2. System according to claim 1 wherein the channel is extending along the full blade length.
3. System according claim 1 wherein the channel is a groove.
4. System according to claim 1 wherein the channel distal part is a groove and the channel proximal part is a ring.
5. System according to claim 1 wherein each blade contains a channel that is configured to slidably hold one pin.
6. System according to claim 3 furthermore comprising a dilator for expanding the retractor, wherein said dilator is configured to be slidably mounted between the blades.
7. System according to claim 6 wherein said dilator contains at least one groove that is configured to slidably hold said pin together with the said blade groove
8. System according to claim 6 wherein said dilator is made of two members that interlock together by means of guides
9. System according to claim 6 wherein the dilator has a radio opaque distal end or includes any kind of marker and can be used to measure or control the position of a cage or implant to be placed in between vertebral bodies.
10. System according to claim 1 comprising a shim located between the blades.
11. System according to claim 1 wherein each retractor member includes two arms.
12. System according to claim 1 wherein each retractor member includes only one arm.

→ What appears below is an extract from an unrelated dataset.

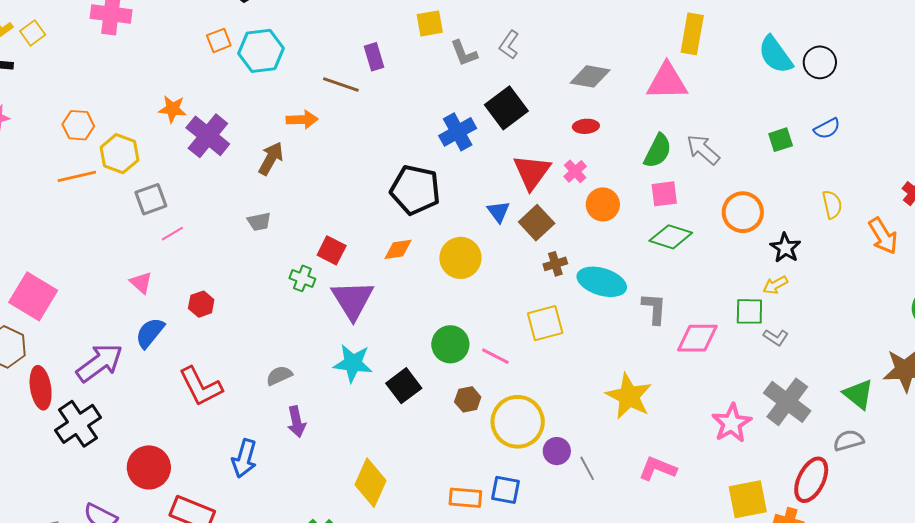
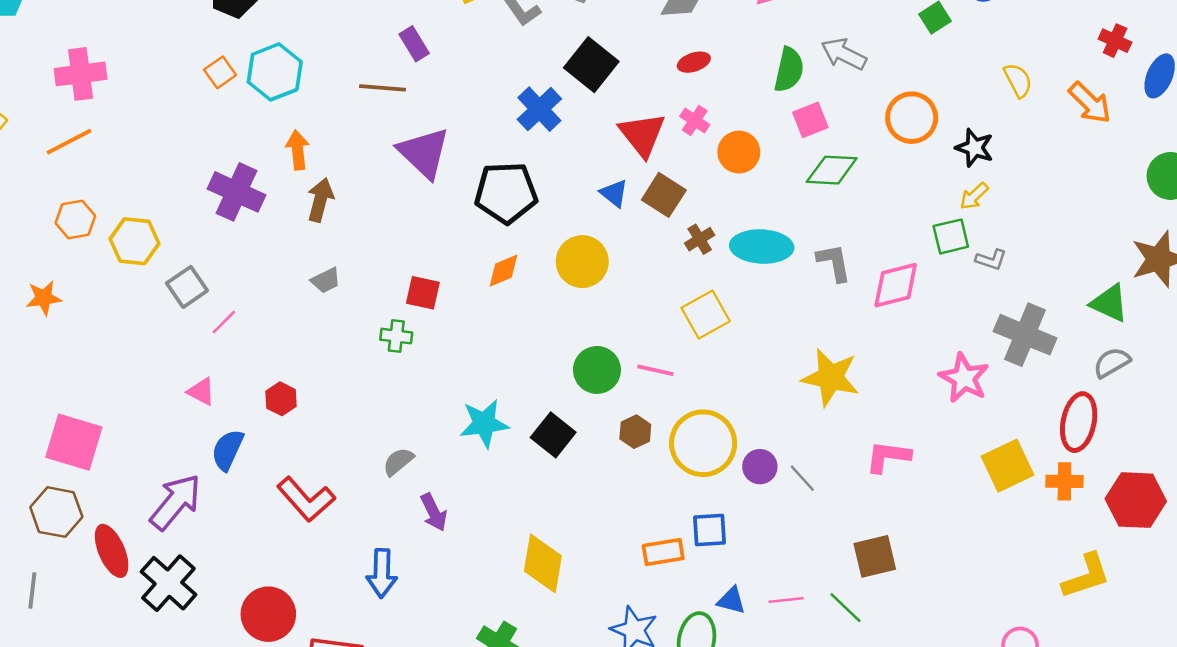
orange star: (172, 109) -> (44, 298), moved
orange arrow: (302, 120) -> (298, 150), moved, turned -80
orange line: (77, 176) -> (69, 142), moved
purple triangle: (352, 300) -> (424, 153), moved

13. Retractor system for spine surgery comprising two blades having each a proximal part forming a frame, a blocking mechanism for maintaining the blades at a certain distance from each other, and at least one shim slidably mounted between the blades and comprising lateral linear guiding grooves wherein the guiding grooves end before the shim distal end.

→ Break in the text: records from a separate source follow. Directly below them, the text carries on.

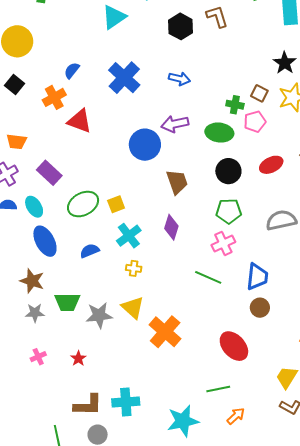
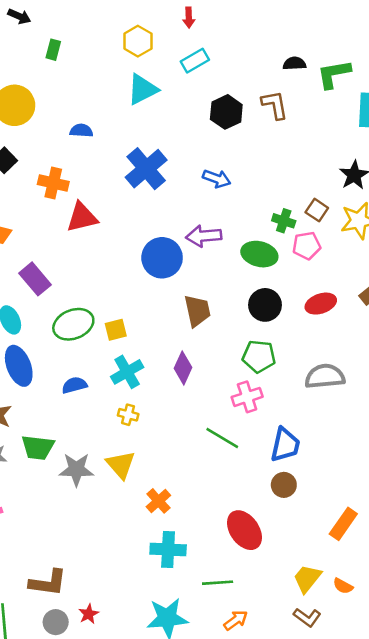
blue semicircle: (72, 70) -> (81, 131), moved, turned 48
orange cross: (54, 97) -> (53, 183), turned 35
red triangle: (80, 121) -> (82, 217), turned -40
orange cross: (165, 332) -> (158, 501), size x0.6
red star: (78, 358) -> (89, 614), moved
cyan cross: (126, 402) -> (168, 549), moved

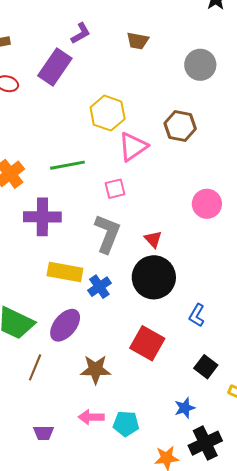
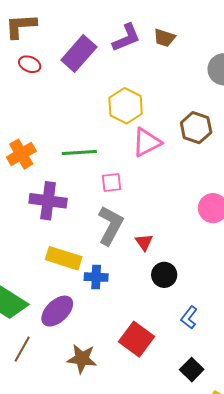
purple L-shape: (81, 33) -> (126, 38), moved, size x1.4
pink square: (115, 189) -> (112, 182), moved
red triangle: (153, 239) -> (144, 242), moved
black circle: (154, 277) -> (164, 275), moved, size x0.6
blue cross: (99, 287) -> (96, 277), turned 30

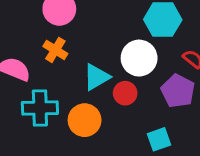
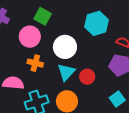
white circle: (139, 58) -> (65, 47), moved

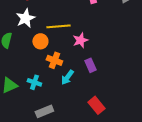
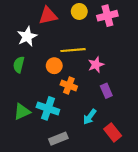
white star: (25, 18) -> (27, 36), moved
cyan arrow: (67, 77) -> (90, 117), moved
cyan cross: (34, 82) -> (48, 108), size x1.5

14. Retractor system for spine surgery comprising two blades having each a proximal part forming a frame a blocking mechanism for maintaining the blades at a certain distance from each other, and at least one dilator for expanding the retractor, wherein said dilator is configured to be slidably mounted between the blades
15. System according to claim 14 wherein said dilator contains at least one groove that is configured to slidably hold said pin, together with the said blade groove.
16. System according to claim 14 wherein said dilator is made of two members that interlock together by means of guides.
17. System according to claim 14 wherein the dilator has a radio opaque distal end or includes any kind of marker and can be used to measure or control the position of a cage or implant to be placed in between vertebral bodies.